Timo Número Siete: La Familia

Desde que nacemos por todas partes se nos da a entender que la familia es lo primero, lo más sagrado, lo más auténtico, que los genes son estúpidos y que por ellos matas, que el padre y en especial la madre son poderes importantísimos en nuestras vidas. Cierto es que a través de ellos venimos, a través de ellos crecemos, vemos el mundo, aprendemos a sentir y a ser.

Todo esto es precioso y cierto, pero a la vez la mayoría de nuestras adoradas familias son nuestros peores enemigos aunque ellos no lo sepan y, lo que es peor, nosotros tampoco.

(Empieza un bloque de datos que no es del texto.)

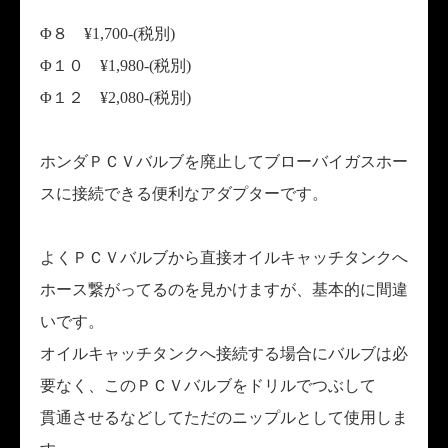
Φ８ ¥1,700-(税別)
Φ１０ ¥1,980-(税別)
Φ１２ ¥2,080-(税別)
ホンダＰＣＶバルブを廃止してブローバイガスホー
スに接続できる便利なアダプターです。
よくＰＣＶバルブから直接オイルキャッチタンクへ
ホース繋がってるのを見かけますが、基本的に間違
いです。
オイルキャッチタンクへ接続する場合にバルブは必
要なく、このＰＣＶバルブをドリルでつぶして
貫通させるなどしてただのニップルとして使用しま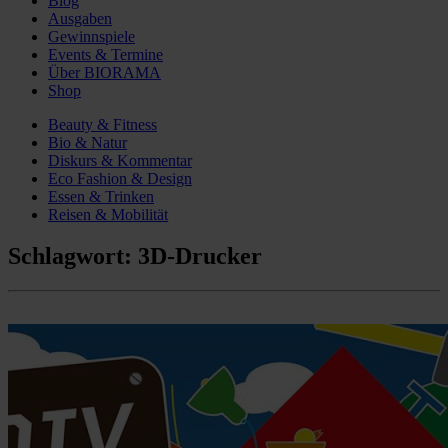
Blog
Ausgaben
Gewinnspiele
Events & Termine
Über BIORAMA
Shop
Beauty & Fitness
Bio & Natur
Diskurs & Kommentar
Eco Fashion & Design
Essen & Trinken
Reisen & Mobilität
Schlagwort:
3D-Drucker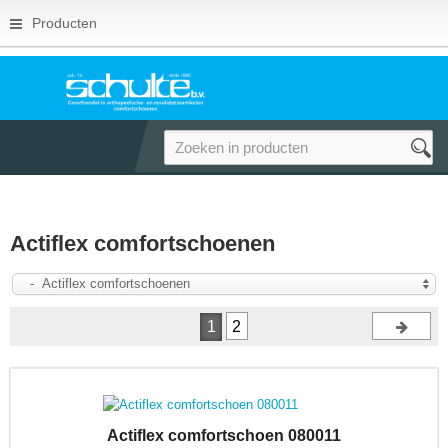
Producten
Actiflex comfortschoenen
- Actiflex comfortschoenen
1
2
Actiflex comfortschoen 080011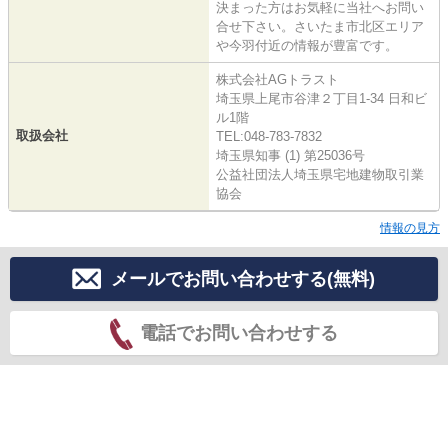
決まった方はお気軽に当社へお問い
合せ下さい。さいたま市北区エリア
や今羽付近の情報が豊富です。
株式会社AGトラスト
埼玉県上尾市谷津２丁目1-34 日和ビ
ル1階
取扱会社
TEL:048-783-7832
埼玉県知事 (1) 第25036号
公益社団法人埼玉県宅地建物取引業
協会
情報の見方
メールでお問い合わせする(無料)
電話でお問い合わせする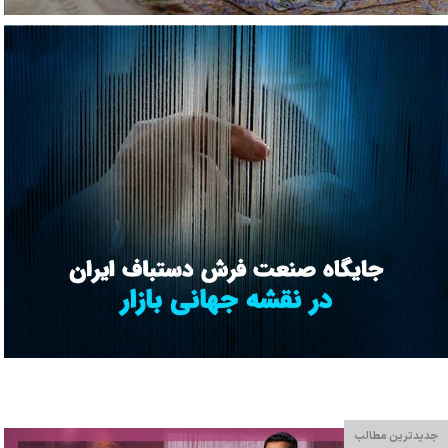
جدیدترین مطالب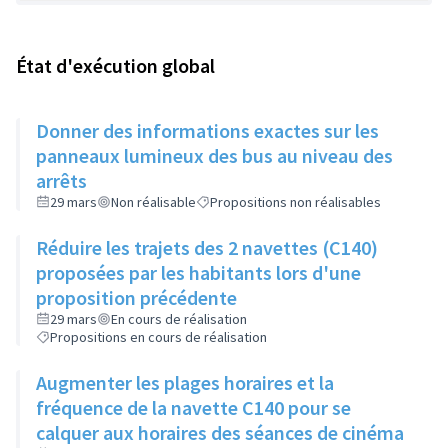
État d'exécution global
Donner des informations exactes sur les
panneaux lumineux des bus au niveau des
arrêts
29 mars
Non réalisable
Propositions non réalisables
Réduire les trajets des 2 navettes (C140)
proposées par les habitants lors d'une
proposition précédente
29 mars
En cours de réalisation
Propositions en cours de réalisation
Augmenter les plages horaires et la
fréquence de la navette C140 pour se
calquer aux horaires des séances de cinéma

En la vida hay dos tipos de personas: las que te hacen sentir grande, y las que te empequeñecen. Desgraciadamente nos pueden empequeñecer desde muy cerca, de forma constante, arrasadora.

¿A cuántos no se les atraganta la cena de Navidad al quedar con la familia en tan maravillosas fechas? ¿A cuántos no se les bombardea un sueño hasta que se hunde cuando es compartido en familia? ¿A cuántos se les exige cuidar de la familia antes que de a ellos mismos?

Desde el extremismo religioso, pasando por la crianza con apego, muchos grupos de distintos orígenes y formas de ver la vida, se las pasan resalzando los vínculos emocionales entre el individuo y su familia, en especial entre la madre y bebé.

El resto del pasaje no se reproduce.